The crisis unfolding in Stella, Wisconsin shows why the contamination of drinking water is a form of environmental oppression that must end. What began as a simple decision by resident Kristen Hanneman to accept a free well test turned into a nightmare that exposed how entire communities are left unprotected while corporations and governments avoid responsibility.


When state scientists tested her private well in 2022, the results were shocking. A toxicologist called and told her to stop drinking the water immediately because it contained PFAS chemicals “thousands of times higher than federal drinking water limits.” Hanneman later wondered aloud, “Had I just thrown that survey in the garbage, would any of this be where it is today?”


Her family was not alone. Officials now warn that fish and deer in the area should be eaten sparingly or not at all. Property values have collapsed. Long-time residents feel trapped, unable to sell homes that sit on poisoned land. Across the nation, similar stories are playing out near factories and military sites where PFAS has quietly seeped into groundwater for decades.


These chemicals, often called forever chemicals because they do not break down, accumulate in human organs and are linked to cancers and developmental problems. Yet roughly 40 million Americans rely on private wells that are not covered by federal drinking water rules. Short of a random test, most people never learn their water is unsafe.


At least 20 states rarely test private wells unless contamination is already suspected.

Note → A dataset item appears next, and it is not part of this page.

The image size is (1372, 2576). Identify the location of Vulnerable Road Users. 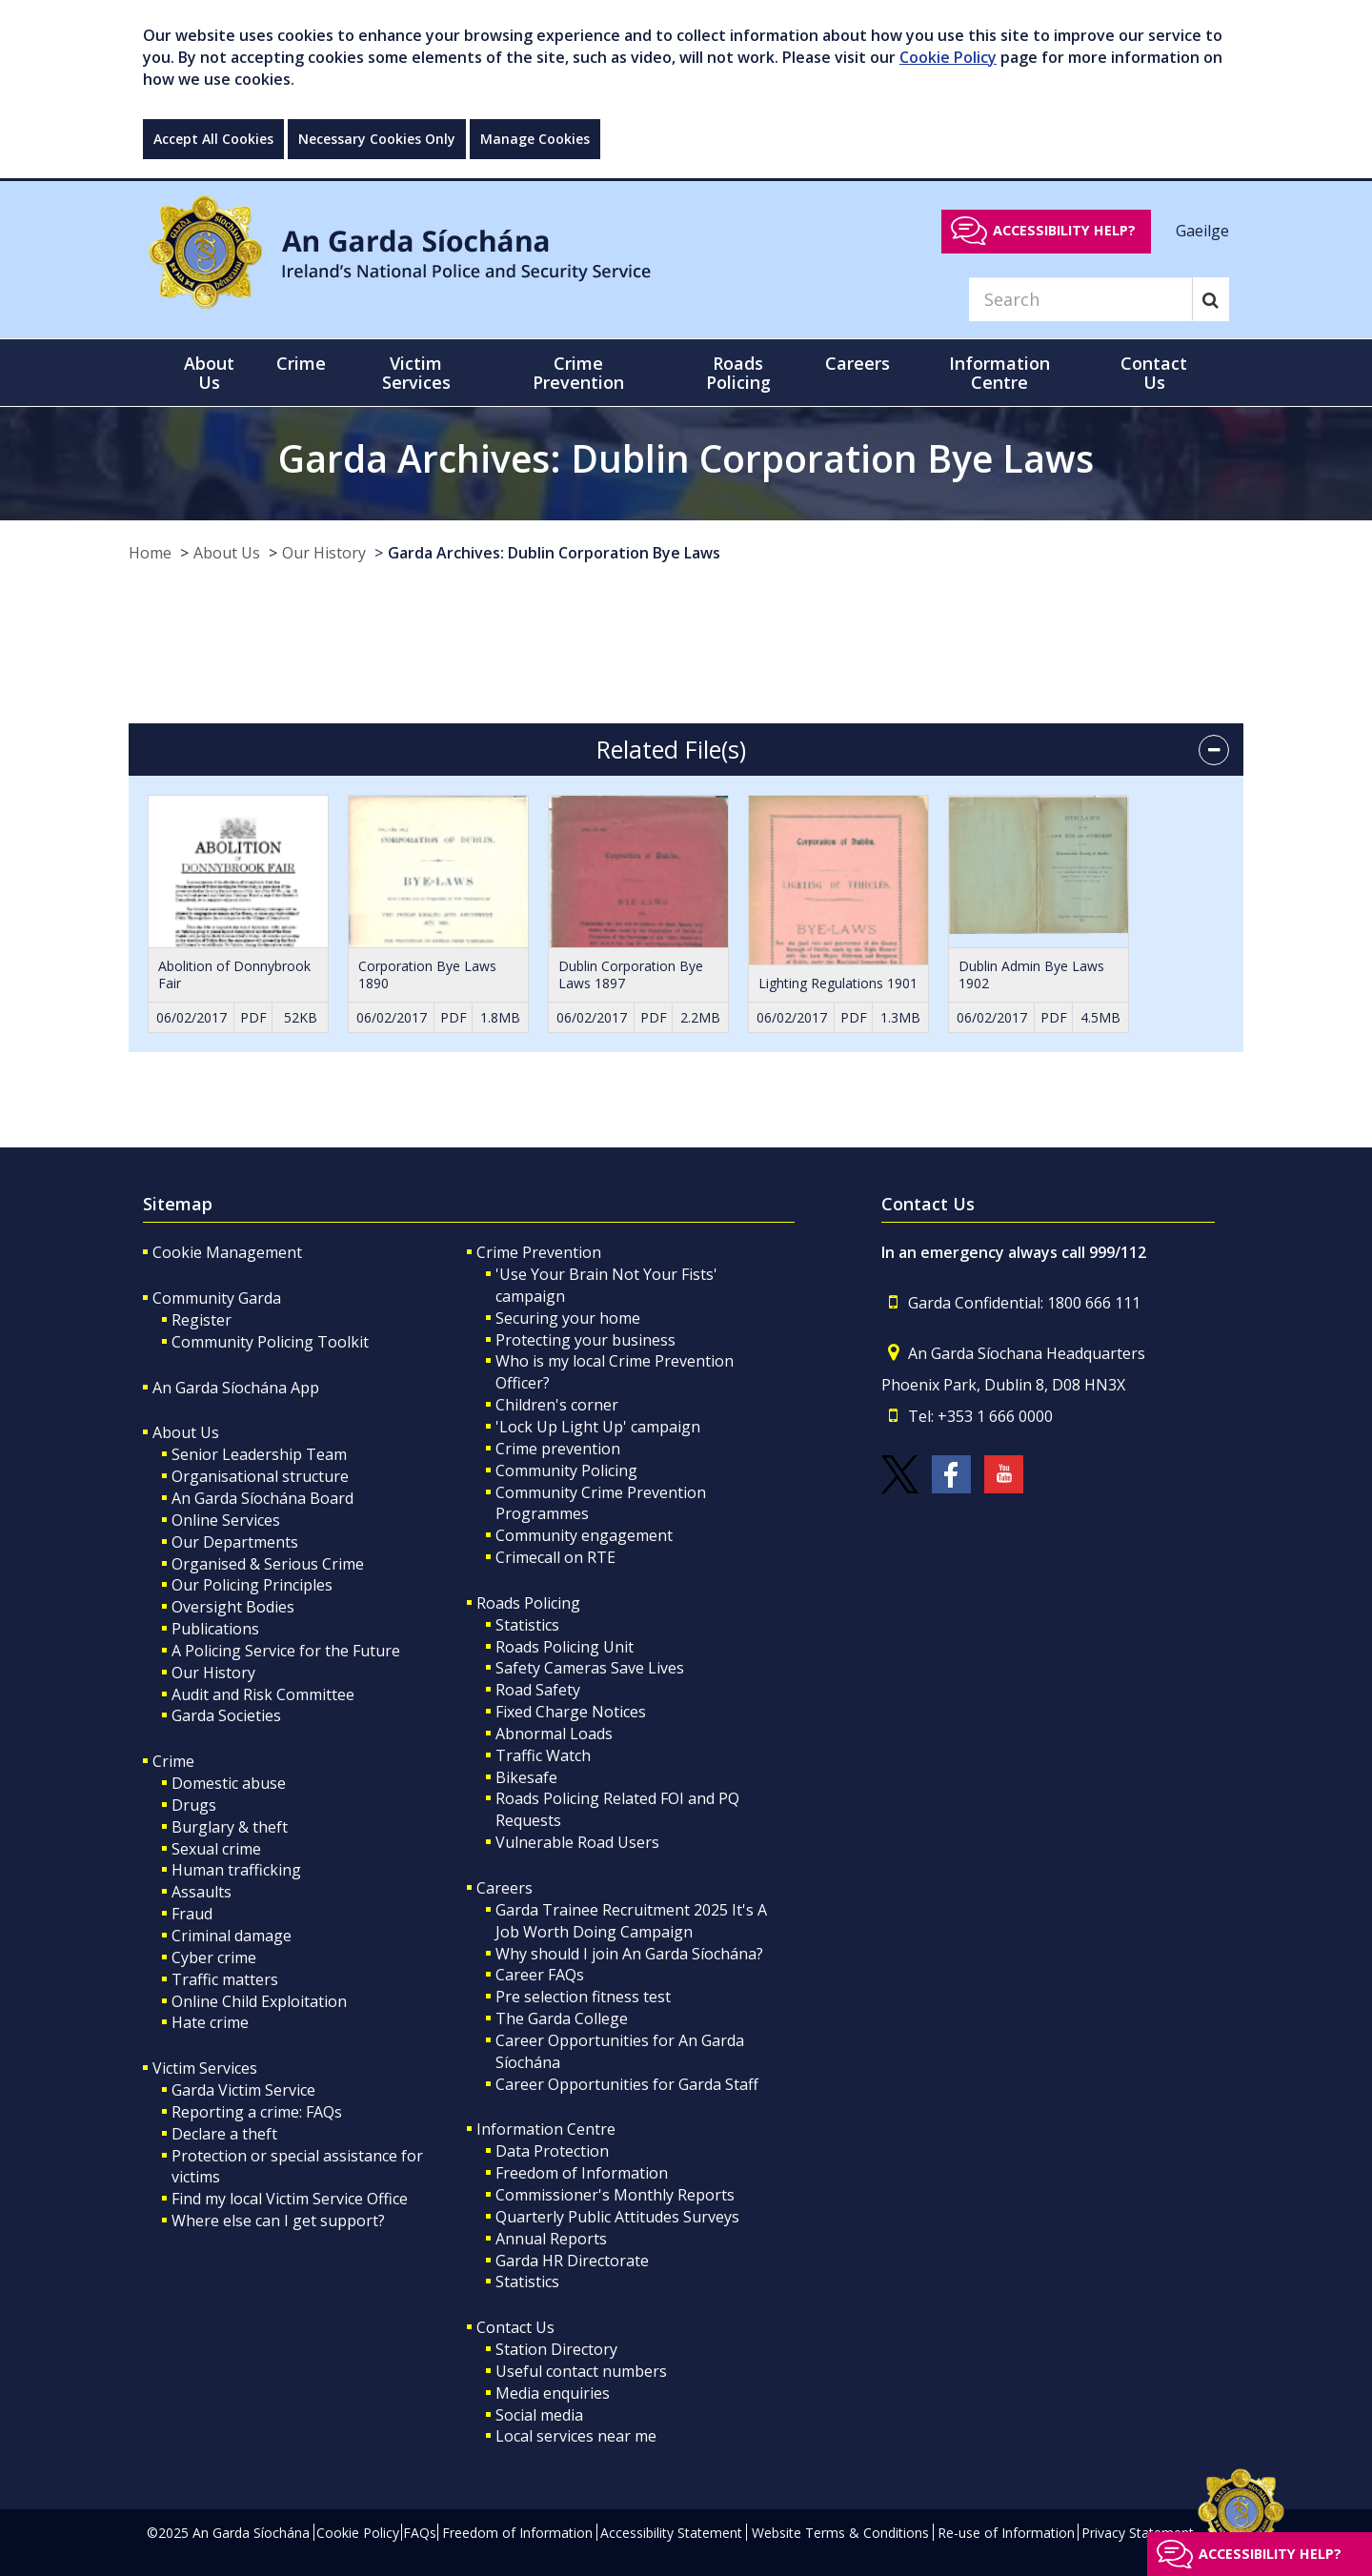 (577, 1842).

Even where testing occurs, help is slow and resources are scarce. As environmental attorney Robert Bilott explained, “The well owners,  the victims of the contamination, shouldn’t have to be paying. But where’s this money going to come from?”


In Stella, investigators believe the pollution originated from a paper mill that spread PFAS-laden sludge on farm fields for years with state approval. Companies now claim they followed the rules, while residents live with the consequences. Bottled water has become a way of life. Filters and new wells cost tens of thousands of dollars, and some families who drilled deeper still found contamination.


State officials admit the limits of their support. “We’re doing the best that we can with the funding that we have available,” one supervisor said, an answer that offers little comfort.